Some of the toughest network issues to troubleshoot are those dealing with Windows failover clusters. Fortunately...
there is a tool, Validate, built into the Windows 2008 and Windows 2008 R2 operating systems that can assist with isolating network failures.
The original intent of Validate, or the Cluster Validation Wizard, was to check potential servers to determine if all the components were configured properly to support a failover cluster. A variety of tests are performed to ensure the various components are working consistently across the different servers. Once all the tests have passed, the cluster can be created and supported by Microsoft. Validate can also be used to inventory a variety of components such as network adapters, driver revision levels and firmware settings.
As Validate runs the tests and collects configuration data, it generates an HTML report that can be viewed with a Web browser. The report is organized into sections such as network configuration and storage with hyperlinks that display further details.
Validate is included with the Windows Failover Cluster Management MMC snap-in. This software is installed when using the Server Manager to add the Failover Cluster feature. Once you invoke the Failover Cluster Management snap-in, the action to "Validate a Configuration" becomes available.
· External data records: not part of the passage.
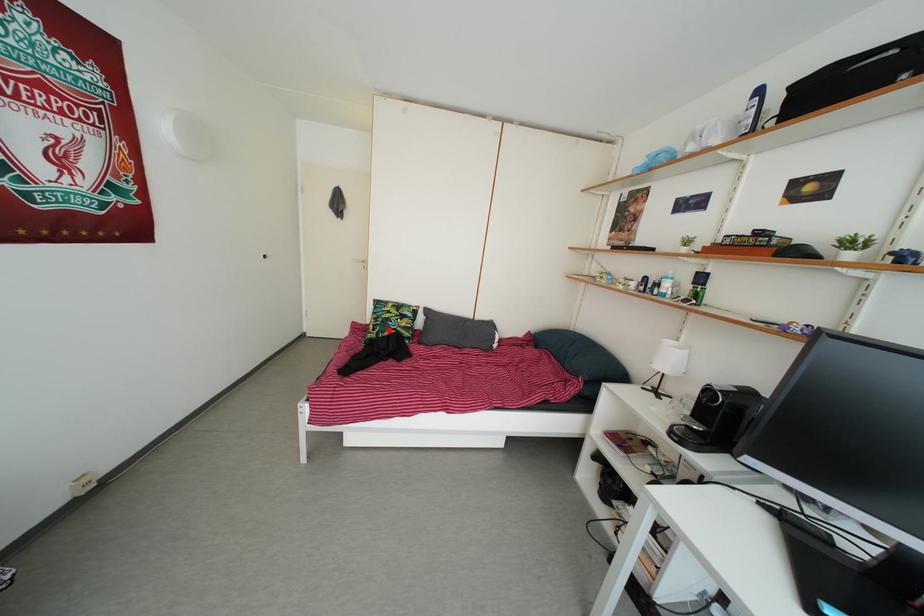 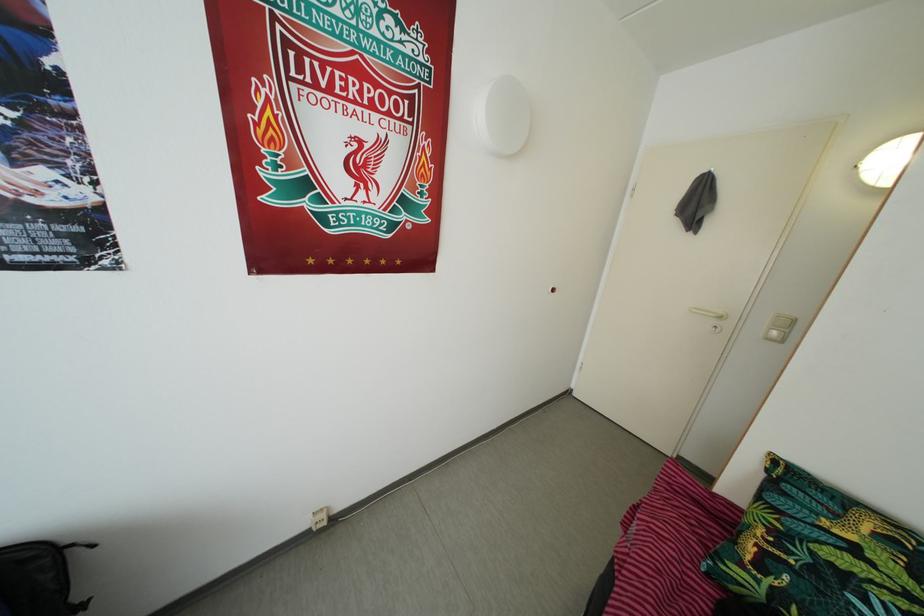 Locate, in the second image, the point that corresponds to the highlighted location in the first image.

(820, 578) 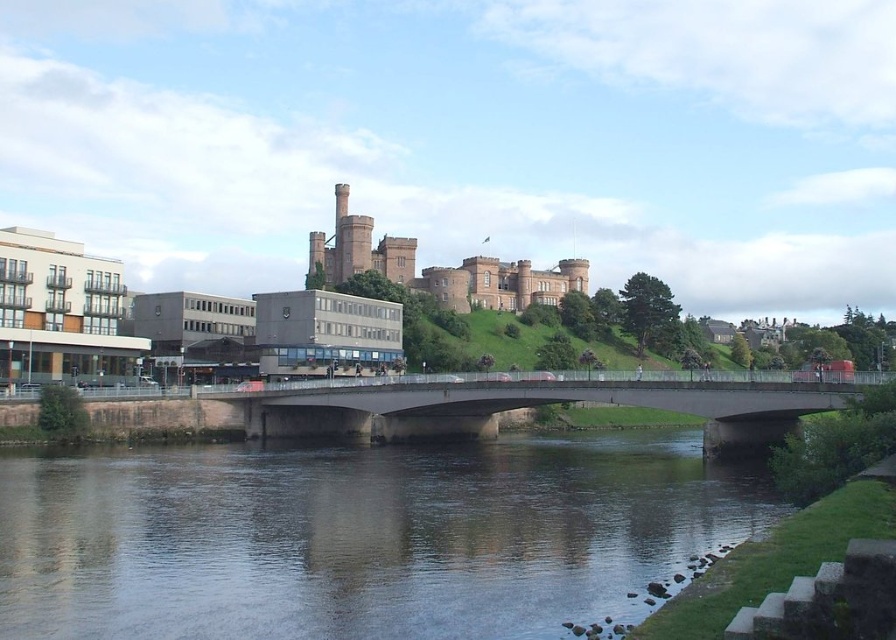 You are a tourist standing on the hill near the historic castle. You want to take a photo that includes both the dark gray water at center and the concrete bridge at center. Which object should appear lower in the photo?

The dark gray water at center should appear lower in the photo because it is not as tall as the concrete bridge at center.

You are a tourist standing on the grassy hill near the historic castle. You want to take a photo that includes both the dark gray water at center and the concrete bridge at center. Which object should you position lower in your camera frame to ensure both are visible?

You should position the dark gray water at center lower in your camera frame since it is located below the concrete bridge at center, allowing both to be visible in the photo. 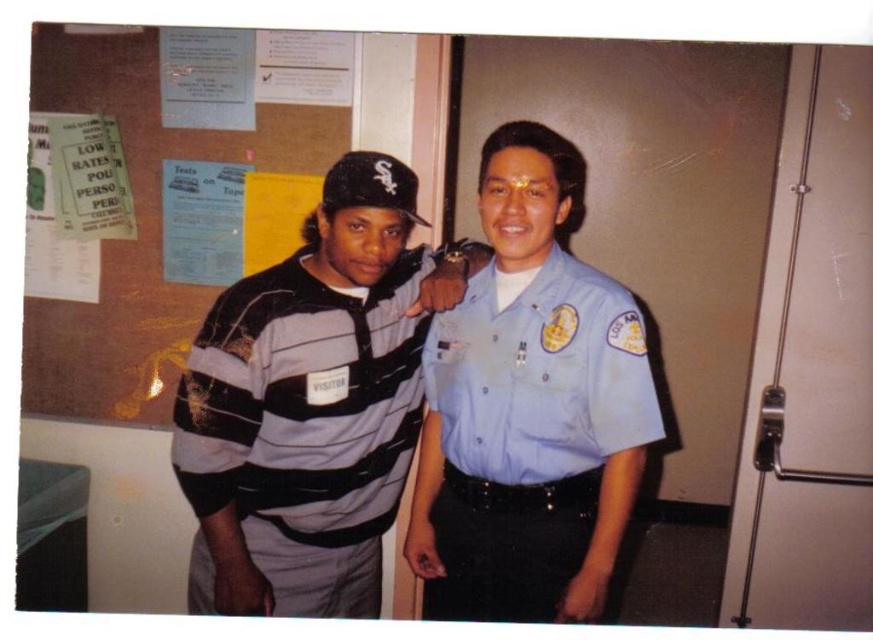 In the scene shown: You are a photographer setting up a photo shoot in the described scene. You need to ensure that both the striped knit sweater at center and the light blue fabric shirt at center are visible in the frame. Given that the camera can only capture objects up to a certain height, which of the two items should you prioritize positioning closer to the camera to ensure visibility?

The striped knit sweater at center is taller than the light blue fabric shirt at center, so you should prioritize positioning the striped knit sweater at center closer to the camera to ensure its visibility since it is taller and may require more space in the frame.

You are a visitor trying to find the restroom in this building. You see a burlap bulletin board at upper left and a striped knit sweater at center. Which object is located more to the left?

The burlap bulletin board at upper left is positioned on the left side of striped knit sweater at center, so it is more to the left.

You are a visitor standing in front of the burlap bulletin board at upper left and the light blue fabric shirt at center. You want to read the notices on the bulletin board. Can you see the notices clearly without moving your position?

The light blue fabric shirt at center is behind the burlap bulletin board at upper left, so the shirt does not block your view of the notices on the bulletin board. You can see the notices clearly without moving. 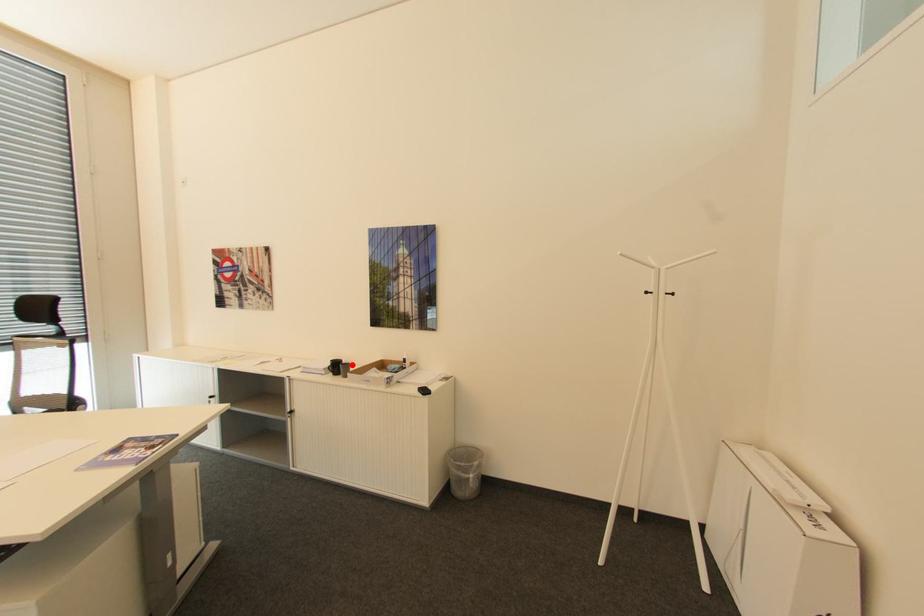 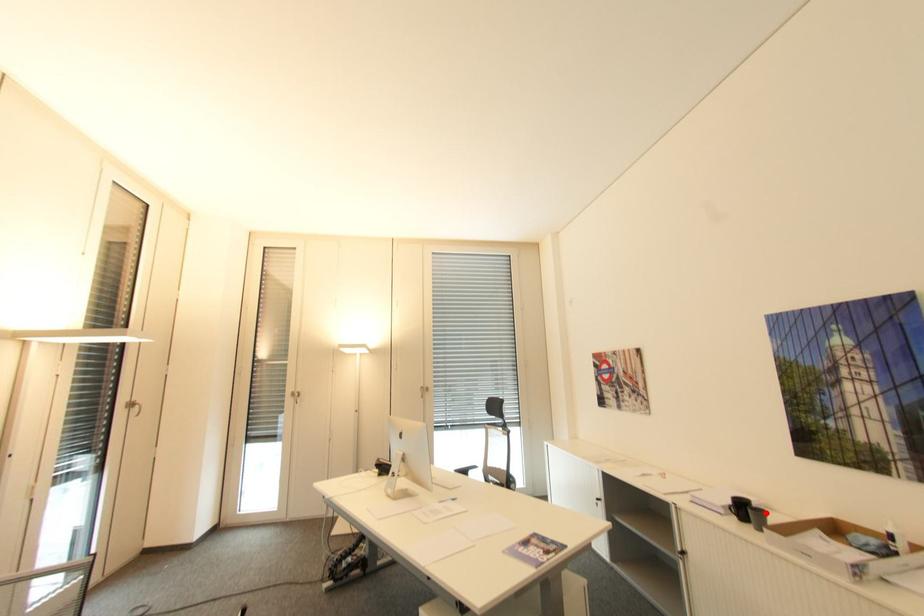 I am providing you with two images of the same scene from different viewpoints. A red point is marked on the first image and another point is marked on the second image. Is the marked point in image1 the same physical position as the marked point in image2?

Yes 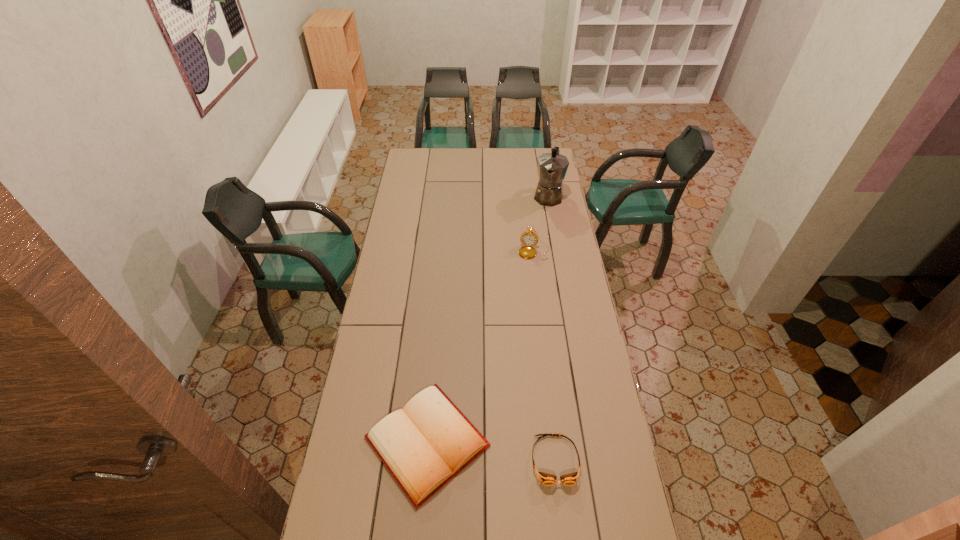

Validate can also be used to troubleshoot an existing cluster. The tool allows you to select specific tests that focus on a particular component such as the network configuration or storage. This allows you to isolate a network problem without disrupting the storage. In the following figure, Validate prompts to run all tests or just the ones selected.
To troubleshoot a network problem, select the various tests under the Network section as seen below. Clear the check box for all the other tests such as system configuration and storage to avoid unnecessary disruption. The network tests will verify network communication, IP and subnet configuration, binding order, firewall and cluster network configuration (Figure 1).
More specifically, the List Network Binding Order test will list the order in which networks are bound to adapters. You always want to favor the public adapter over the heartbeat (private) adapter since outbound connections to clients will only be resolved across the public interface. The IP configuration test verifies a unique IP address is being used across the cluster and that multiple adapters are not in the same subnet.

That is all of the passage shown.